- **INSTRUCTIONS TO FOLLOW**: Search the material below for "Summarizethis" and copy every line where it occurs.

- **SOURCE DATA**:

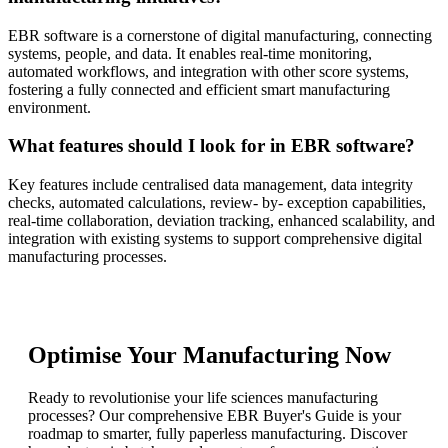
EBR software is a cornerstone of digital manufacturing, connecting
systems, people, and data. It enables real-time monitoring,
automated workflows, and integration with other score systems,
fostering a fully connected and efficient smart manufacturing
environment.
What features should I look for in EBR software?
Key features include centralised data management, data integrity
checks, automated calculations, review- by- exception capabilities,
real-time collaboration, deviation tracking, enhanced scalability, and
integration with existing systems to support comprehensive digital
manufacturing processes.
Optimise Your Manufacturing Now
Ready to revolutionise your life sciences manufacturing
processes? Our comprehensive EBR Buyer's Guide is your
roadmap to smarter, fully paperless manufacturing. Discover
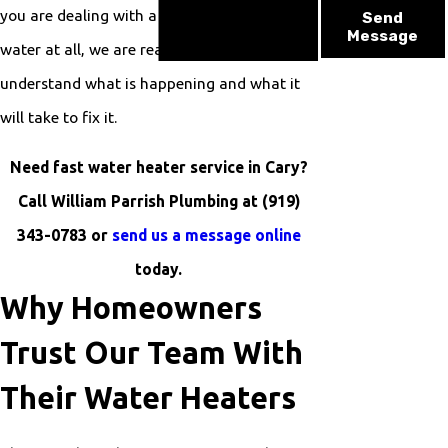
you are dealing with a failing unit or no hot
Send
Message
water at all, we are ready to help you
understand what is happening and what it
will take to fix it.
Need fast water heater service in Cary?
Call William Parrish Plumbing at
(919)
343-0783
or
send us a message online
today.
Why Homeowners
Trust Our Team With
Their Water Heaters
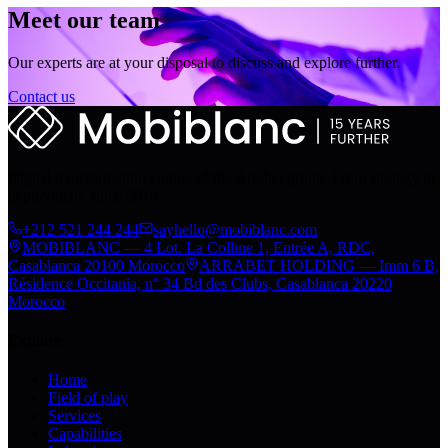
Meet our team
Our experts are at your disposal to discuss and explore further.
Contact us
Digital transformation engine of the Arrabet group. From strategy to
deployment, since 2010.
+212 521 244 244
sayhello@mobiblanc.com
MOBIBLANC — 4 Lot. La Colline 1, Entrée A, RDC,
Casablanca 20100 Morocco
ARRABET HOLDING — Imm 6 B,
Résidence Occitania, n° 34 Bd des Clubs, Casablanca 20220
Morocco
Explore
Home
Field of play
Services
Capabilities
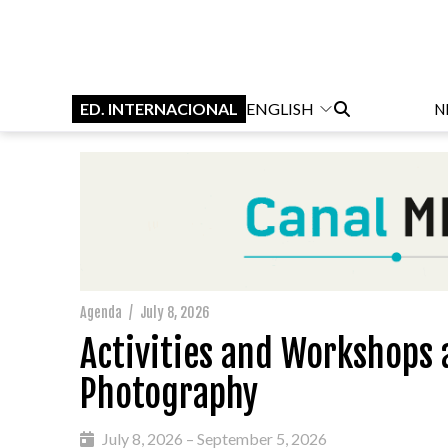
ED. INTERNACIONAL
ENGLISH
N
Agenda
/
July 8, 2026
Activities and Workshops a
Photography
July 8, 2026 – September 5, 2026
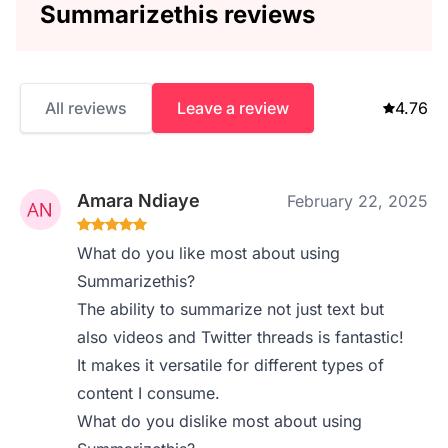
Summarizethis reviews
All reviews
Leave a review
4.76
Amara Ndiaye
February 22, 2025
What do you like most about using
Summarizethis?
The ability to summarize not just text but
also videos and Twitter threads is fantastic!
It makes it versatile for different types of
content I consume.
What do you dislike most about using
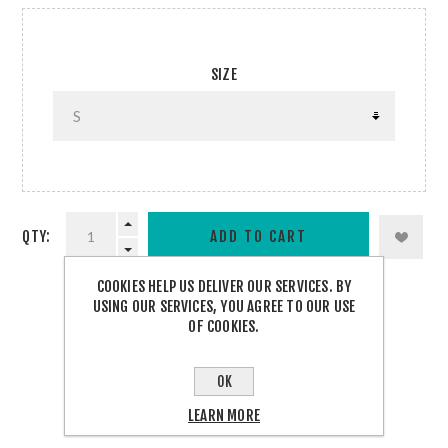
SIZE
QTY:
COOKIES HELP US DELIVER OUR SERVICES. BY
USING OUR SERVICES, YOU AGREE TO OUR USE
OF COOKIES.
SHARE:
OK
LEARN MORE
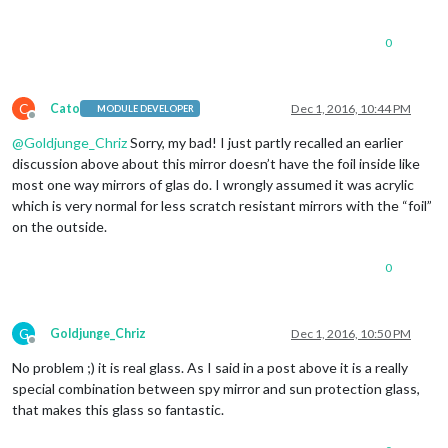
0
C
Cato
Dec 1, 2016, 10:44 PM
MODULE DEVELOPER
Offline
@
Goldjunge_Chriz
Sorry, my bad! I just partly recalled an earlier
discussion above about this mirror doesn’t have the foil inside like
most one way mirrors of glas do. I wrongly assumed it was acrylic
which is very normal for less scratch resistant mirrors with the “foil”
on the outside.
0
G
Goldjunge_Chriz
Dec 1, 2016, 10:50 PM
Offline
No problem ;) it is real glass. As I said in a post above it is a really
special combination between spy mirror and sun protection glass,
that makes this glass so fantastic.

- **ANSWER SECTION**:
Summarizethis reviews
Summarizethis?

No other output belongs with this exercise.